Planning and Funding
Every year, the Wairarapa DHB gets a sum of money from the Ministry of Health.
We also get some direction about what it should be spent on, but under the DHB
structure, the 'who gets how much' is now in local hands. The team charged with
providing all the information on which funding decisions are made is the
Planning and Funding (P&F) team. The DHB has a vision of "Well Wairarapa—Better
Health for All", and Planning and Funding are part of turning that vision into a reality.
Each year, the DHB spends around $104 million on
health in the Wairarapa
How does it work?
Firstly, we need good information about what's really
happening in the Wairarapa in terms of health.
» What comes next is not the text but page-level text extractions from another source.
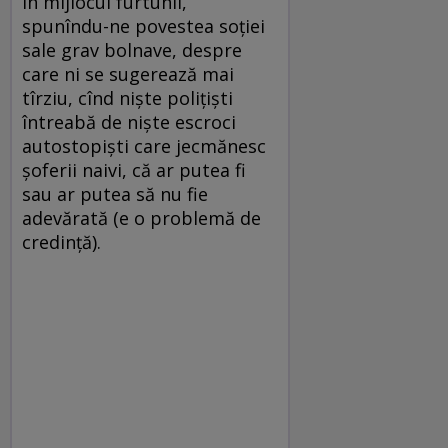
în mijlocul furtunii,
spunîndu-ne povestea soției
sale grav bolnave, despre
care ni se sugerează mai
tîrziu, cînd niște polițiști
întreabă de niște escroci
autostopiști care jecmănesc
șoferii naivi, că ar putea fi
sau ar putea să nu fie
adevărată (e o problemă de
credinţă).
When the DHB
came into existence, we did the first ever health needs
analysis for the region, and from that we identified the
areas needing the most attention. We do a similar exercise
every 2-3 years, to refine the
current health priorities
for the Wairarapa.
Once the DHB identifies the health priorities for the region, the P&F team gets on
with prioritizing and allocating funds accordingly. They are also responsible
for selecting the providers of the services needed, setting up service
agreements to make sure they deliver what is required, and monitoring the
contracts to check on this. This includes the service level agreements within
'the provider arm' of the DHB—otherwise known as
Wairarapa Hospital and community servces. Remember, though, the hospital is only one of the many
contracts managed by Planning
and Funding.
Many decisions are made within the guidelines set by the Ministry, through their
national strategies and priorities. P&F must also make sure we have good
service coverage, that quality and safety requirements are met, that the
contracts include any national service specifications, and possibly also
national prices.
So what do we decide locally?
We can decide the service mix and volumes—how much, where, and for whom. We are
also able to work out strategies that include all our local links, so we get
better integration that better fits our local needs, and gives the best value
for money on the local scene.
So how do P&F actually decide how to cut the pie?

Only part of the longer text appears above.